Pero lo esencial es no amargarse estúpidamente por pequeñeces; entender que los errores suelen ser problemas sistémicos y que siempre existen soluciones divertidas que contribuyen al crecimiento de todos. Porque todos somos iguales: unas veces villanos y otras héroes; grandes genios para unas cosas y grandes estúpidos para otras. Y en el fondo, una luz nos ilumina a todos. La luz del amor incondicional.

 

En este capítulo hemos aprendido que:
 
• La indignación es una forma de terribilitis o neurosis.
• Las personas realmente inteligentes aceptan la imperfección del mundo.

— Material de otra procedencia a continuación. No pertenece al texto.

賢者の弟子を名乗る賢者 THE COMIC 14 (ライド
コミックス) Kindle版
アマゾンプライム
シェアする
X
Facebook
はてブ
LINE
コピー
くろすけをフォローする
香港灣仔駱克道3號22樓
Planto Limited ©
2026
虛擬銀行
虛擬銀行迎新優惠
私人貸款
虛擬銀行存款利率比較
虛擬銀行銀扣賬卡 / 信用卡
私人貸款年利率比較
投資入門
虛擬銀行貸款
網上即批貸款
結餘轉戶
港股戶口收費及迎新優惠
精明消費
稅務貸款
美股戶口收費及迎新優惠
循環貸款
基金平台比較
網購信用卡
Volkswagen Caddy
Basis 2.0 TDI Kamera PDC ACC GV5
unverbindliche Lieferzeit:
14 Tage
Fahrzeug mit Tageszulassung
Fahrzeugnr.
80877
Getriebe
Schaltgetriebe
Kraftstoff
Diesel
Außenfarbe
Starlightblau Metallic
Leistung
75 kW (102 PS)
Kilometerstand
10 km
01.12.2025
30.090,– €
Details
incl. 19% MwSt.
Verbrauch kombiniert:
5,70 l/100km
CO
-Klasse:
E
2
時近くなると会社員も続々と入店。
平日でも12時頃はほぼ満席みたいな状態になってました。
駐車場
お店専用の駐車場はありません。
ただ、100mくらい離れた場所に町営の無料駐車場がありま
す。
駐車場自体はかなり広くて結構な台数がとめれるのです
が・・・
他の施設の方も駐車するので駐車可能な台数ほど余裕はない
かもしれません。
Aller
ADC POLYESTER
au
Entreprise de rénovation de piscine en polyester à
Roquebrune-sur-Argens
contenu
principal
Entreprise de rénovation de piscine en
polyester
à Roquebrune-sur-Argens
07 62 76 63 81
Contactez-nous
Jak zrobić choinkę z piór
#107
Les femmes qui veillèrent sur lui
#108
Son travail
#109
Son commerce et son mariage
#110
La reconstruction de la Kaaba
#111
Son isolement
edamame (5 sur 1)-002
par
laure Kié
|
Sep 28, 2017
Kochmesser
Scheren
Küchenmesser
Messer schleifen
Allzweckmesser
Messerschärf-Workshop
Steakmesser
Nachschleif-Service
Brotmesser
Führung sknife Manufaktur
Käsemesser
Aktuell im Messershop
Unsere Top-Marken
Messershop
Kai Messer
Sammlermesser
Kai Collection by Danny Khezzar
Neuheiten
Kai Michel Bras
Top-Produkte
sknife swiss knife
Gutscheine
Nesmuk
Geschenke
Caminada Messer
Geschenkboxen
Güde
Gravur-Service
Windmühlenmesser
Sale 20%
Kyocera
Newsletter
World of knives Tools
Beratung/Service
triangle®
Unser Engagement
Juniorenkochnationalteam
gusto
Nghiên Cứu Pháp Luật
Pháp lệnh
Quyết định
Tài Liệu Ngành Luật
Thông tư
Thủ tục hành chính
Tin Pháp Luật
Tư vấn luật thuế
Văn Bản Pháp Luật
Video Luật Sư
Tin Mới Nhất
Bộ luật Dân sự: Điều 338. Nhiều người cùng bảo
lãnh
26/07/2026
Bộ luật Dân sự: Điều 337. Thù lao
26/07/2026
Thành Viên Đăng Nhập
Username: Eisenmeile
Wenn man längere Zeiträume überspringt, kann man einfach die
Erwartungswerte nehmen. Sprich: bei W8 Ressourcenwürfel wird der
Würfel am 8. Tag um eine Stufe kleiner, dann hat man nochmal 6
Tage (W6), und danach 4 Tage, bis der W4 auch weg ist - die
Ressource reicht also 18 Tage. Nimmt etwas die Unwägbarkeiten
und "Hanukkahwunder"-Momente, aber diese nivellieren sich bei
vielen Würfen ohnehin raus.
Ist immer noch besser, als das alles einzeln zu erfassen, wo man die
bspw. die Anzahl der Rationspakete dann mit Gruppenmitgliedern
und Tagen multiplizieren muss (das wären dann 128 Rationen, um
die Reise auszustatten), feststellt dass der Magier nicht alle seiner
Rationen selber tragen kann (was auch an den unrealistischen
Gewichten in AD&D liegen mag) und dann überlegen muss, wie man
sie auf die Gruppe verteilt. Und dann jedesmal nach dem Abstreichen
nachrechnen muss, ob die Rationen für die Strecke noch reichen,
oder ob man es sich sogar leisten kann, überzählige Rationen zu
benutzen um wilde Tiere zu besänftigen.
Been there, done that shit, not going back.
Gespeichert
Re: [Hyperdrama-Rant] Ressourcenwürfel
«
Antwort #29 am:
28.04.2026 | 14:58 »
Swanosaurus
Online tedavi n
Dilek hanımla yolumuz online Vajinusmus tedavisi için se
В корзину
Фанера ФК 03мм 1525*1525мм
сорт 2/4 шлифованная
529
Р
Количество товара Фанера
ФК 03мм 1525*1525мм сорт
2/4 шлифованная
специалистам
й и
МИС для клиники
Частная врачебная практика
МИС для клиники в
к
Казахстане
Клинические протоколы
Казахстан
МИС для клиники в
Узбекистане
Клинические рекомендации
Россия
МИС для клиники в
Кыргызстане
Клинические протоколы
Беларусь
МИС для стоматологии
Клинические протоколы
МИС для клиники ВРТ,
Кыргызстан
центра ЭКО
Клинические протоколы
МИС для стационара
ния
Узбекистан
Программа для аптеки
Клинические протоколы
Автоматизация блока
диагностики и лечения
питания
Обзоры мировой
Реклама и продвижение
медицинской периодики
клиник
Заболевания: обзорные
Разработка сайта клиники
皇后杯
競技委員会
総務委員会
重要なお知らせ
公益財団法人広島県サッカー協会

• Pelearse por conseguir derechos es «pan para hoy y hambre para mañana»: ganaremos ventajas pero perderemos en salud mental.
• Es mucho más eficaz trabajar las soluciones desde la felicidad que desde el enfado.
• Muchos problemas son sistémicos y su solución requiere un análisis inteligente que va mucho más allá de buscar un culpable.